In the coastal village of Moawo, 5-year old Jefrin (right) and his 10-year old brother Fajrin plant mangrove seedlings, part of a project on the Indonesian island of Nias to improve habitat for sea life and provide some protection from future tsunamis. The project is sponsored by CD Bethesda/YAKKUM Emergency Unit (YEU) and Action by Churches Together (ACT). . (Paul Jeffrey)

Sometimes when I look at an image that I captured years ago, I get a feeling that is totally unrelated to whatever you may see when you look at the image. Take this photo from the remote Indonesian island of Nias. I had gone there a while after the big tsunami to document how islanders were recovering from the devastating waves and an earthquake that followed a few weeks after. My hosts took me to the village of Moawo, and we started walking. The temperature must have been about 160 degrees, with the humidity not far behind. I hadn’t realized it was going to be a long walk, so I hadn’t tucked much water into my kit when we left the car. So we walk. And we walk. And then we walk through wet sand on the beach which sucks down on my boots. OK, I’ll spare you more whining; you can see where this is going. I walked a long ways, sweating profusely, until we got to where a father and his two sons were planting mangroves. I have to tell stories like this every once in a while lest my bosses want to cut my salary because they think I have way too much fun. But, and now I will finally get to the point, when I look at this picture today, I start sweating.

All suffering aside, it was an important series of images. Five-year old Jefrin (right) and his 10-year old brother Fajrin are planting mangrove seedlings, part of a project on the island of Nias to improve habitat for sea life and provide some protection from future tsunamis. Had Moawa had better mangroves, it would have fared better in the tsunami. So folks decided afterward that it was a good time to start planting mangrove seedlings on their beaches. This kind of mitigation work is an important part of how good emergency agencies work with affected communities to lower their risk in the face of future disasters. To many it doesn’t seem as sexy as flying in food to starving people, but in terms of getting a return on investment, it pays off handsomely as it helps communities reduce their vulnerability–meaning next time they perhaps won’t need external assistance when they confront a natural hazard like a tsunami.

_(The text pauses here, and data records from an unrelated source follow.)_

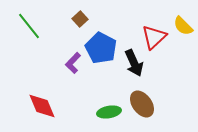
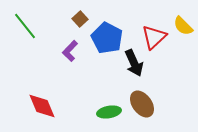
green line: moved 4 px left
blue pentagon: moved 6 px right, 10 px up
purple L-shape: moved 3 px left, 12 px up
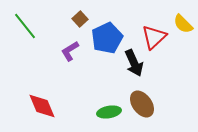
yellow semicircle: moved 2 px up
blue pentagon: rotated 20 degrees clockwise
purple L-shape: rotated 15 degrees clockwise
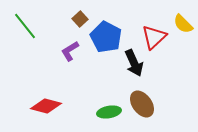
blue pentagon: moved 1 px left, 1 px up; rotated 20 degrees counterclockwise
red diamond: moved 4 px right; rotated 52 degrees counterclockwise
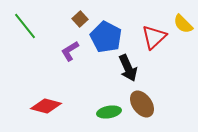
black arrow: moved 6 px left, 5 px down
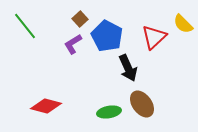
blue pentagon: moved 1 px right, 1 px up
purple L-shape: moved 3 px right, 7 px up
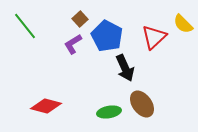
black arrow: moved 3 px left
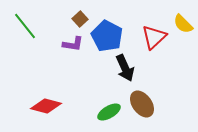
purple L-shape: rotated 140 degrees counterclockwise
green ellipse: rotated 20 degrees counterclockwise
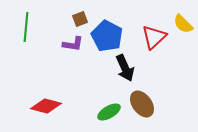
brown square: rotated 21 degrees clockwise
green line: moved 1 px right, 1 px down; rotated 44 degrees clockwise
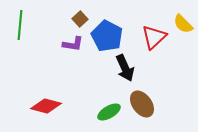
brown square: rotated 21 degrees counterclockwise
green line: moved 6 px left, 2 px up
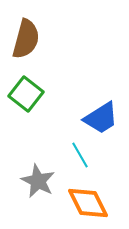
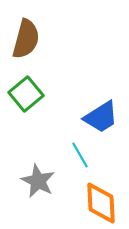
green square: rotated 12 degrees clockwise
blue trapezoid: moved 1 px up
orange diamond: moved 13 px right; rotated 24 degrees clockwise
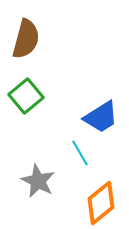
green square: moved 2 px down
cyan line: moved 2 px up
orange diamond: rotated 54 degrees clockwise
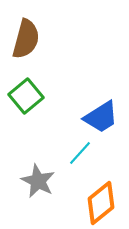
cyan line: rotated 72 degrees clockwise
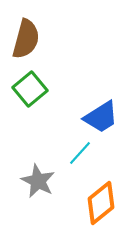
green square: moved 4 px right, 7 px up
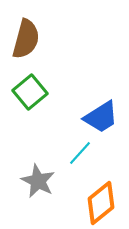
green square: moved 3 px down
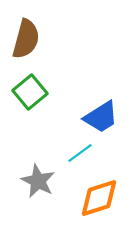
cyan line: rotated 12 degrees clockwise
orange diamond: moved 2 px left, 5 px up; rotated 21 degrees clockwise
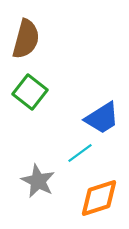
green square: rotated 12 degrees counterclockwise
blue trapezoid: moved 1 px right, 1 px down
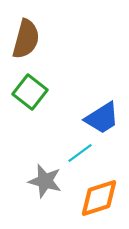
gray star: moved 7 px right; rotated 12 degrees counterclockwise
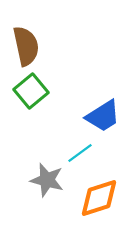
brown semicircle: moved 7 px down; rotated 27 degrees counterclockwise
green square: moved 1 px right, 1 px up; rotated 12 degrees clockwise
blue trapezoid: moved 1 px right, 2 px up
gray star: moved 2 px right, 1 px up
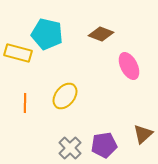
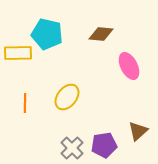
brown diamond: rotated 15 degrees counterclockwise
yellow rectangle: rotated 16 degrees counterclockwise
yellow ellipse: moved 2 px right, 1 px down
brown triangle: moved 5 px left, 3 px up
gray cross: moved 2 px right
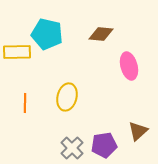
yellow rectangle: moved 1 px left, 1 px up
pink ellipse: rotated 12 degrees clockwise
yellow ellipse: rotated 24 degrees counterclockwise
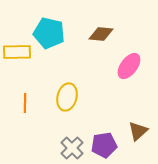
cyan pentagon: moved 2 px right, 1 px up
pink ellipse: rotated 52 degrees clockwise
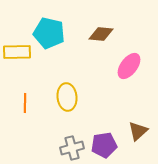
yellow ellipse: rotated 20 degrees counterclockwise
gray cross: rotated 30 degrees clockwise
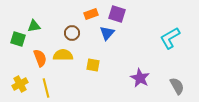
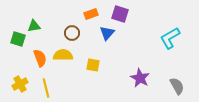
purple square: moved 3 px right
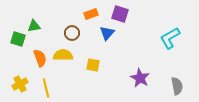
gray semicircle: rotated 18 degrees clockwise
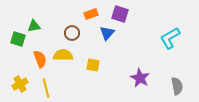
orange semicircle: moved 1 px down
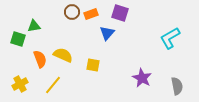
purple square: moved 1 px up
brown circle: moved 21 px up
yellow semicircle: rotated 24 degrees clockwise
purple star: moved 2 px right
yellow line: moved 7 px right, 3 px up; rotated 54 degrees clockwise
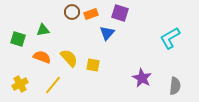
green triangle: moved 9 px right, 4 px down
yellow semicircle: moved 6 px right, 3 px down; rotated 24 degrees clockwise
orange semicircle: moved 2 px right, 2 px up; rotated 48 degrees counterclockwise
gray semicircle: moved 2 px left; rotated 18 degrees clockwise
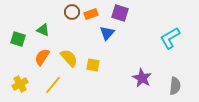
green triangle: rotated 32 degrees clockwise
orange semicircle: rotated 78 degrees counterclockwise
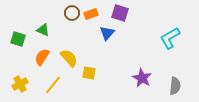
brown circle: moved 1 px down
yellow square: moved 4 px left, 8 px down
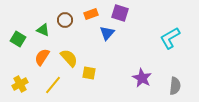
brown circle: moved 7 px left, 7 px down
green square: rotated 14 degrees clockwise
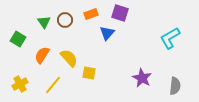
green triangle: moved 1 px right, 8 px up; rotated 32 degrees clockwise
orange semicircle: moved 2 px up
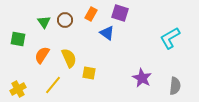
orange rectangle: rotated 40 degrees counterclockwise
blue triangle: rotated 35 degrees counterclockwise
green square: rotated 21 degrees counterclockwise
yellow semicircle: rotated 18 degrees clockwise
yellow cross: moved 2 px left, 5 px down
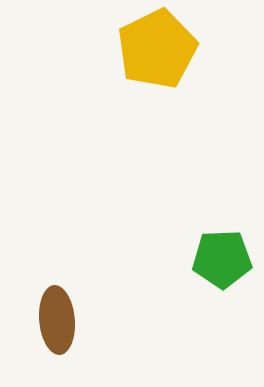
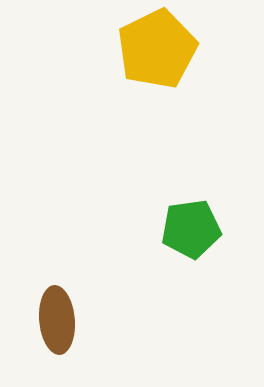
green pentagon: moved 31 px left, 30 px up; rotated 6 degrees counterclockwise
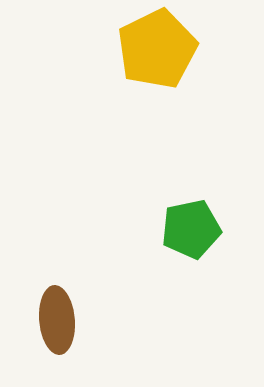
green pentagon: rotated 4 degrees counterclockwise
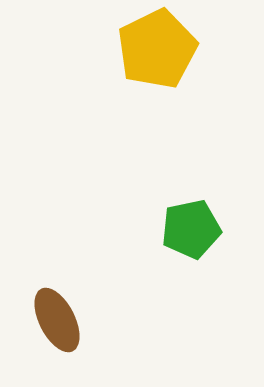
brown ellipse: rotated 22 degrees counterclockwise
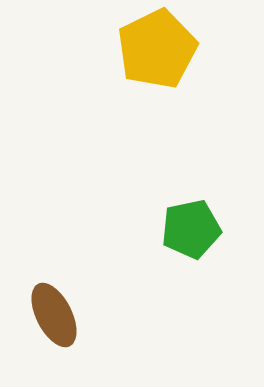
brown ellipse: moved 3 px left, 5 px up
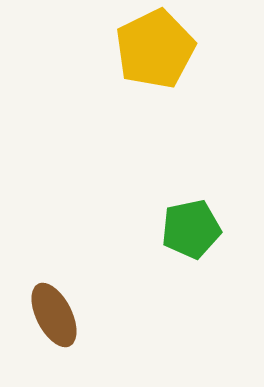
yellow pentagon: moved 2 px left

While we’re at it, a word about global mangrove forests, which are being lost up to four times faster than land forests, according to a recent study by the United Nations Environment Program. That study showed that one-fifth of global mangroves have vanished since 1980. That’s an even more startling data point if you know how tough mangroves can be. One of the best places to see this is the Playa los Colorados in Cuba, the place where in 1956 Fidel Castro, Che Guevara and some 80 other revolutionaries tried to land the Granma, this old yacht they’d bought in Mexico. It was to be the glorious start of their revolution, but they weren’t very good sailors and ended up having to disembark only to have to climb through deadly thick mangroves to reach the land. Today there’s an elevated boardwalk over the mangroves that runs for 2.5 kilometers from the beach to the site where they disembarked from the Granma. Not surprisingly, less than one-quarter of the revolutionaries survived to take on the army of Cuban dictator Fulgencio Bautista. That anyone survived that trek through the mangroves at all is a testament to their courage and commitment. I survived the walk to the end of the boardwalk and back, but most of what I remember about it was that I sweated a lot.